3.3. SARS-CoV-2 ORF8 gene phylogeny is typical of an expanding population

Alignment of 11,113 ORF8 gene sequences yielded 118 different haplotypes. The phylogenetic network reveled a star-like pattern, typical of an expanding population (Fig. 2C). A similar pattern was observed using complete SARS-CoV-2 genomes (Forster et al., 2020). The central large haplotype (H1) was observed in 9086 sequences, including the reference NC_045512.2. The network also revealed three frequent haplotypes: H2 (1537 sequences) differing from the reference H1 at position 28,144; H10 (152 sequences) diverging from H1 at position 27,964 and H3 (108 sequences) diverging from H2 at position 28,077. The network shows reticulation at several points suggesting parallel mutations.
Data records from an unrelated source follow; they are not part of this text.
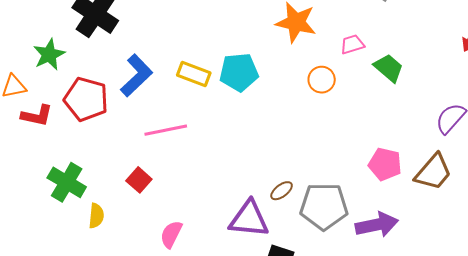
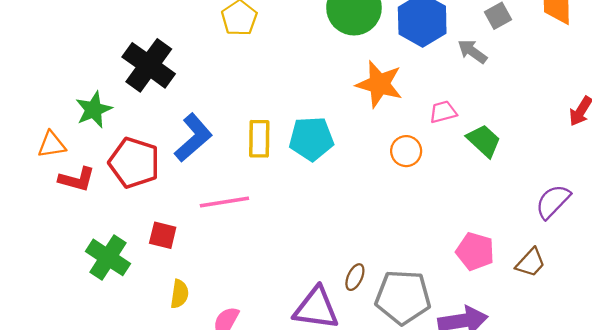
yellow rectangle: (194, 74) -> (259, 139), turned 68
brown trapezoid: (433, 172) -> (531, 263), size x0.7
red square: (139, 180) -> (163, 235), moved, turned -30
brown ellipse: (282, 191) -> (355, 277), turned -30
yellow semicircle: (96, 216) -> (179, 294), moved

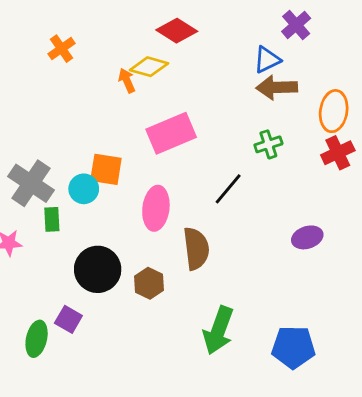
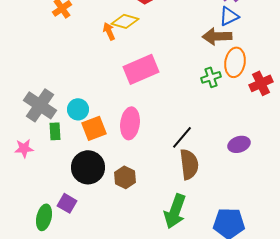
blue triangle: (267, 60) -> (229, 16), moved
orange ellipse: (334, 111) -> (235, 62), moved
orange square: (106, 169) -> (94, 128), moved, turned -30
black line: (228, 189) -> (182, 137), moved
brown semicircle: (196, 249) -> (189, 164), moved

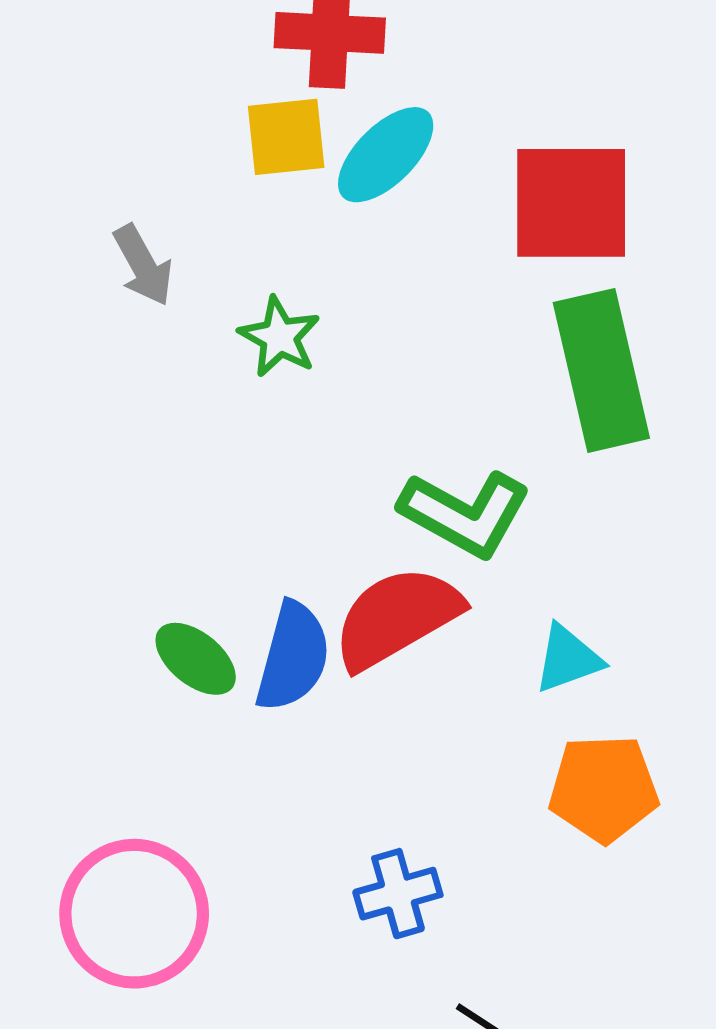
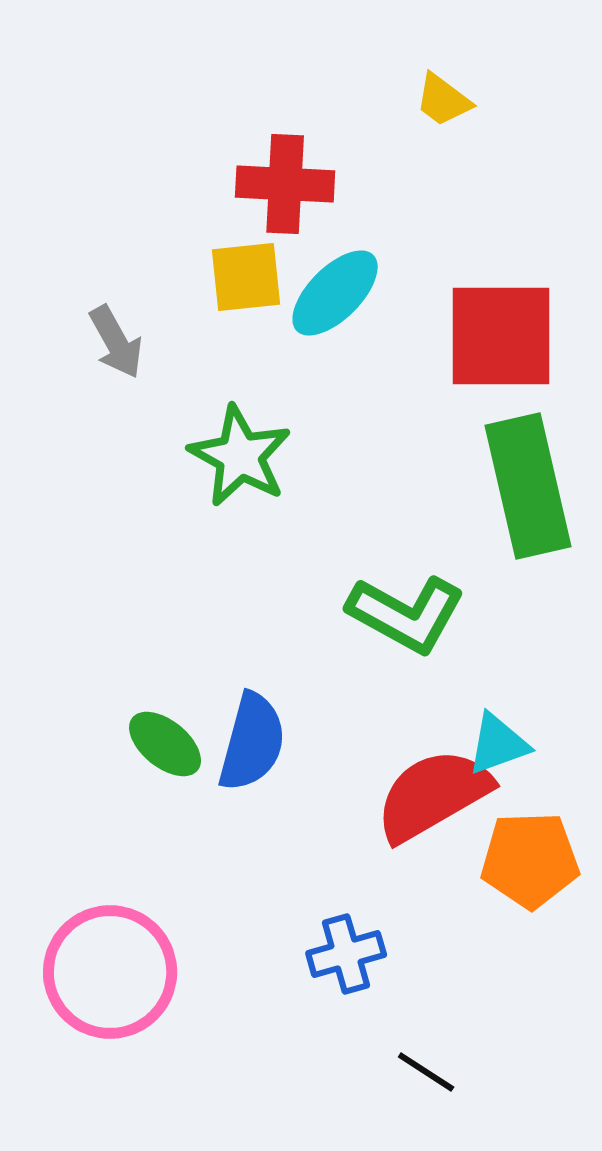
gray arrow: (143, 265) -> (116, 342), moved
green star: (279, 337) -> (240, 456), size x1.4
red semicircle: (397, 617) -> (433, 795), moved

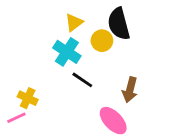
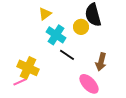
yellow triangle: (74, 22) -> (45, 14), moved
yellow cross: (28, 98) -> (28, 68), size x1.5

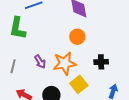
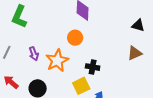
orange star: (65, 63) -> (57, 61), turned -30
yellow square: (79, 84) -> (81, 86), moved

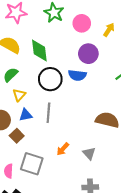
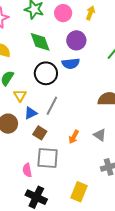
green diamond: (39, 50) -> (40, 42), moved
gray line: (48, 113) -> (52, 106), turned 36
brown square: (17, 136) -> (40, 133), moved

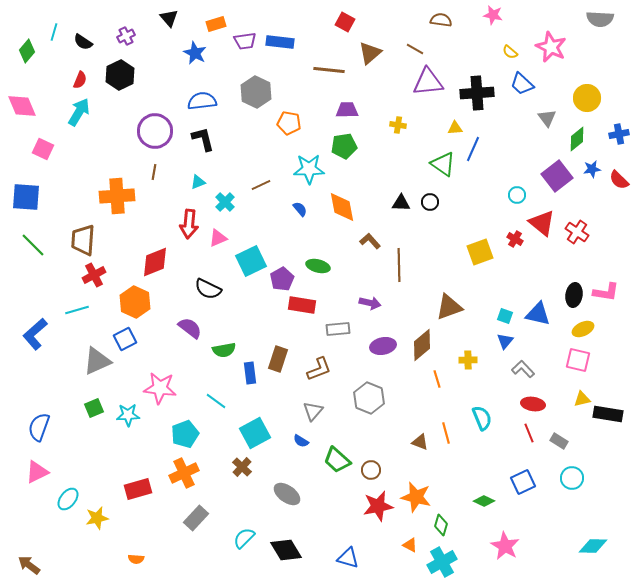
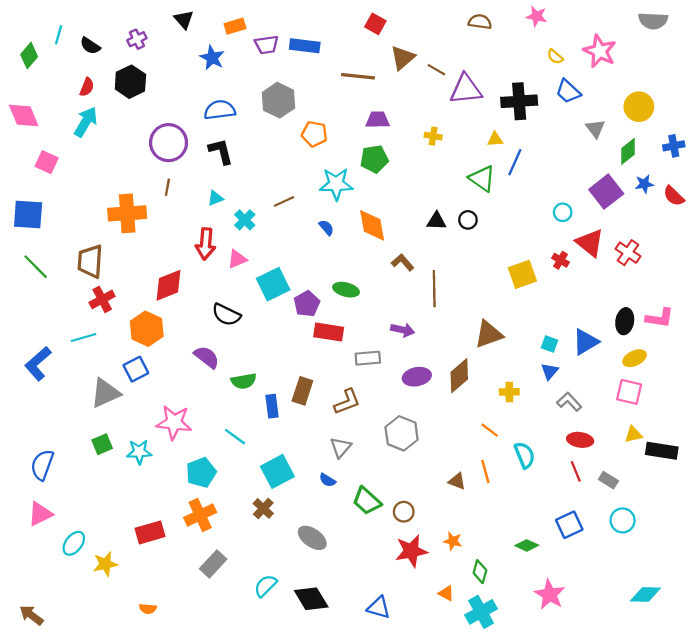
brown line: (415, 49) -> (436, 70), moved
blue triangle: (538, 314) -> (586, 342), turned -44
orange line: (437, 379) -> (490, 430), moved, turned -36
orange star: (416, 497) -> (453, 541), size x0.6

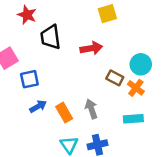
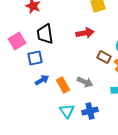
black trapezoid: (50, 37) -> (45, 34), moved
gray arrow: (91, 109) -> (85, 82), turned 133

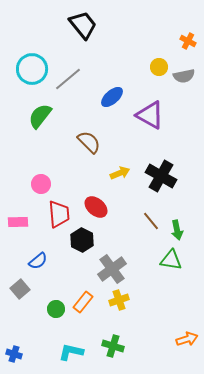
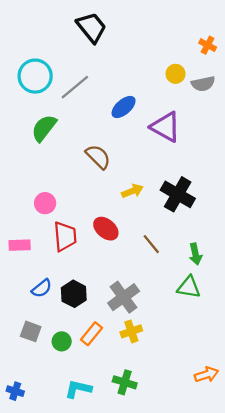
brown line: (151, 221) -> (151, 244), moved
black hexagon: (82, 240) -> (74, 294), moved
gray square: (20, 289) -> (31, 331), moved, turned -30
The mismatch distribution shows that most ORF8 sequences diverge by a single mutation, representing ~40% of all pairwise comparisons (Fig. 2D). There are only two haplotypes that diverge by 6 mutations. All other haplotypes diverge by less than 6 mutations considering the ORF8 locus alone. The smooth unimodal distribution is in line with the recent population growth from a single ancestor.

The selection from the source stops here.